British comedy is often associated with oddball humor and quirky wordplay. And between 1989 and 1995, one series that was the epitome of British hysteria was A Bit of Fry and Laurie. Comprised of Stephen Fry and Hugh Laurie, the duo succeeded at capturing the same absurdity that made Monty Python a beloved comedy staple.
We’ll most likely (actually, make that definitely) feature Fry in this column someday. For now, though, let’s talk about Laurie’s contributions to the show. Laurie’s comedic capabilities were endless. He could play the straight man to Fry’s manic characters, or he could play the obnoxious loudmouths himself. He could play off of other actors, or lead a scene completely on his own. Hell, he could even play the piano.
In addition to A Bit of Fry and Laurie, Laurie and his comedy partner appeared in other BBC series like Jeeves and Wooster and Blackladder (which also starred Rowan Atkinson, aka Mr. Bean). However, American audiences likely know Laurie best as Dr. Gregory House, the narcissistic doctor he played for eight seasons on the FOX drama House (that’s right, Dr. House was actually British!). He’s since appeared in a handful of movies. More recently, though, Laurie has been playing arms dealer Richard Onslow Roper in the miniseries The Night Manager (which airs on AMC in the U.S.).
Let’s look back at some of Laurie’s best sketches from A Bit of Fry and Laurie .
Watching Laurie and Fry play dim whit interrogators is simply hysterical.

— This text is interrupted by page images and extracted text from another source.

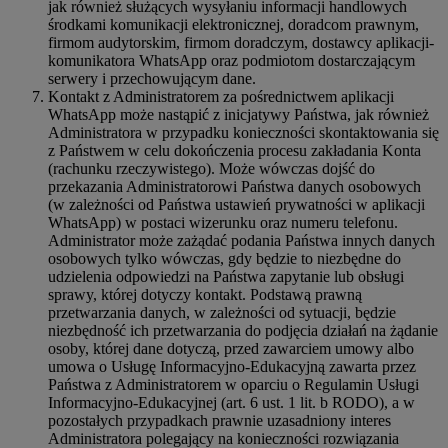
jak również służących wysyłaniu informacji handlowych
środkami komunikacji elektronicznej, doradcom prawnym,
firmom audytorskim, firmom doradczym, dostawcy aplikacji-
komunikatora WhatsApp oraz podmiotom dostarczającym
serwery i przechowującym dane.
Kontakt z Administratorem za pośrednictwem aplikacji
WhatsApp może nastąpić z inicjatywy Państwa, jak również
Administratora w przypadku konieczności skontaktowania się
z Państwem w celu dokończenia procesu zakładania Konta
(rachunku rzeczywistego). Może wówczas dojść do
przekazania Administratorowi Państwa danych osobowych
(w zależności od Państwa ustawień prywatności w aplikacji
WhatsApp) w postaci wizerunku oraz numeru telefonu.
Administrator może zażądać podania Państwa innych danych
osobowych tylko wówczas, gdy będzie to niezbędne do
udzielenia odpowiedzi na Państwa zapytanie lub obsługi
sprawy, której dotyczy kontakt. Podstawą prawną
przetwarzania danych, w zależności od sytuacji, będzie
niezbędność ich przetwarzania do podjęcia działań na żądanie
osoby, której dane dotyczą, przed zawarciem umowy albo
umowa o Usługę Informacyjno-Edukacyjną zawarta przez
Państwa z Administratorem w oparciu o Regulamin Usługi
Informacyjno-Edukacyjnej (art. 6 ust. 1 lit. b RODO), a w
pozostałych przypadkach prawnie uzasadniony interes
Administratora polegający na konieczności rozwiązania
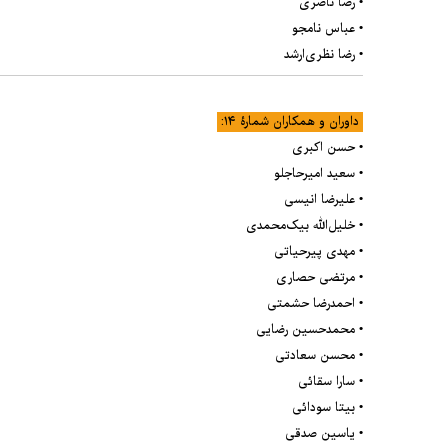
• رضا ناصری
• عباس نامجو
• رضا نظری‌ارشد
داوران و همکاران شمارۀ ۱۴:
• حسن اکبری
• سعید امیرحاجلو
• علیرضا انیسی
• خلیل‌الله بیک‌محمدی
• مهدی پیرحیاتی
• مرتضی حصاری
• احمدرضا حشمتی
• محمدحسین رضایی
• محسن سعادتی
• سارا سقائی
• بیتا سودائی
• یاسین صدقی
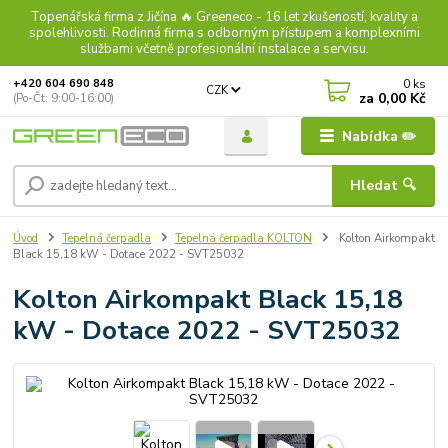
Topenářská firma z Jičína 🔥 Greeneco - 16 let zkušeností, kvality a
spolehlivosti. Rodinná firma s odborným přístupem a komplexními
službami včetně profesionální instalace a servisu.
0
ks
+420 604 690 848
CZK
za
0,00 Kč
(Po-Čt: 9:00-16:00)
Nabídka ✏️
Hledat 🔍
Úvod
Tepelná čerpadla
Tepelná čerpadla KOLTON
Kolton Airkompakt
Black 15,18 kW - Dotace 2022 - SVT25032
Kolton Airkompakt Black 15,18
kW - Dotace 2022 - SVT25032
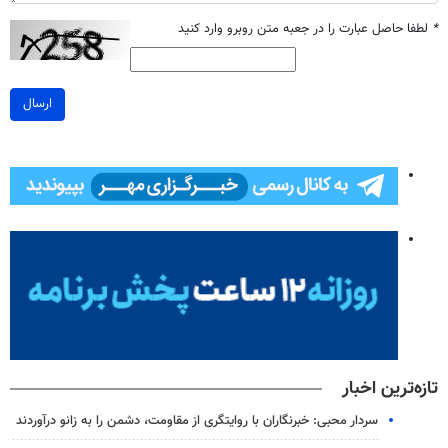
*
لطفا حاصل عبارت را در جعبه متن روبرو وارد کنید
ارسال
تازه‌ترین اخبار
سردار محبی: خبرنگاران با روایتگری از مقاومت، دشمن را به زانو درآوردند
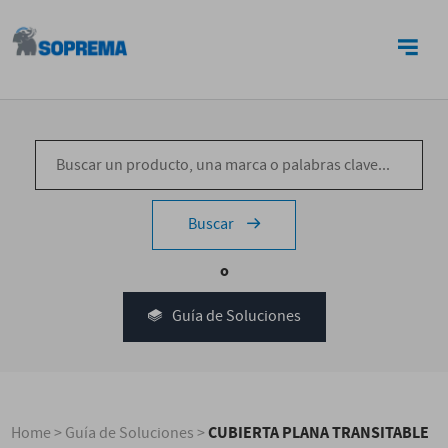
CONTACTO
Buscar
o
Guía de Soluciones
CUBIERTA PLANA TRANSITABLE
Home
>
Guía de Soluciones
>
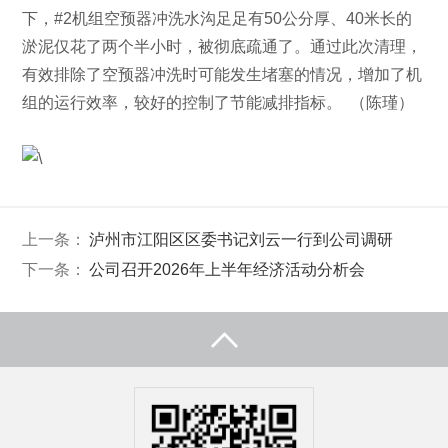
下，#2机组空预器冲洗水沟足足有50公分厚、40米长的
淤泥仅花了两个半小时，被彻底疏通了。通过此次清理，
有效排除了空预器冲洗时可能发生堵塞的情况，增加了机
组的运行效率，较好的控制了节能减排指标。 （陈瑾）
上一条：
泸州市江阳区区委书记刘云一行到公司调研
下一条：
公司召开2026年上半年经济活动分析会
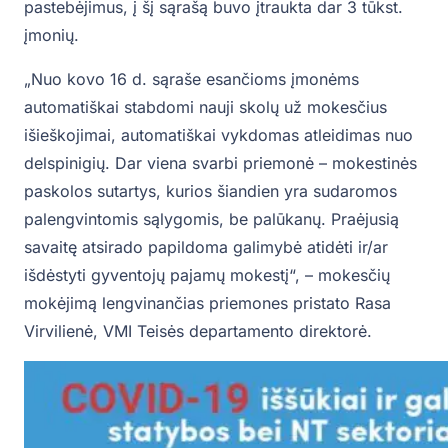
pastebėjimus, į šį sąrašą buvo įtraukta dar 3 tūkst.
įmonių.
„Nuo kovo 16 d. sąraše esančioms įmonėms
automatiškai stabdomi nauji skolų už mokesčius
išieškojimai, automatiškai vykdomas atleidimas nuo
delspinigių. Dar viena svarbi priemonė – mokestinės
paskolos sutartys, kurios šiandien yra sudaromos
palengvintomis sąlygomis, be palūkanų. Praėjusią
savaitę atsirado papildoma galimybė atidėti ir/ar
išdėstyti gyventojų pajamų mokestį“, – mokesčių
mokėjimą lengvinančias priemones pristato Rasa
Virvilienė, VMI Teisės departamento direktorė.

This one sketch captures the two’s gift at delivering ludicrous lines and actions (as well as tendencies to break the fourth wall) perfectly. Also a little fun trivia fact for you: the baby that the two end up interrogating at the end (yeah, the one Laurie yells “Scumbag!” at) is actually Laurie’s son Charlie.
As if the concept of a waiter misunderstanding the word “soup” with “suit” wasn’t absurd enough, followed by the realization that the chef added cyanide to said soup, Laurie and Fry prove that randomly breaking the fourth wall only helps make things wackier. It’s a very Monty Python-esq move, but they do it so well.
Here we see Laurie portraying the type of teacher that in real life is so painful to watch: the kind of teacher who actually cares about his students learning but to no prevail. The deadpan reactions from the audience (who are automatically casted as the “ignorant class”) makes Laurie’s awkward attempts at teaching even more excruciatingly hilarious.
“Control & Tony”
Nowadays, we’re so used to see grittiness and violence in spy films. Watching Laurie and Fry play very polite and well-mannered agents is a nice change of pace… though also makes us thankful that James Bond is not as polite. It is hilarious, though, to see Laurie talk about the Soviet mole in a nice manner.
What possibly makes Laurie’s portrayal of a (less than?) savvy businessman trying to get a bank loan for his drug distribution endeavor is that it’s almost believable to imagine such a scenario happening in real life. Also, hearing him describe how the “marketing research” indicates what color better expresses cocaine and heroin is priceless.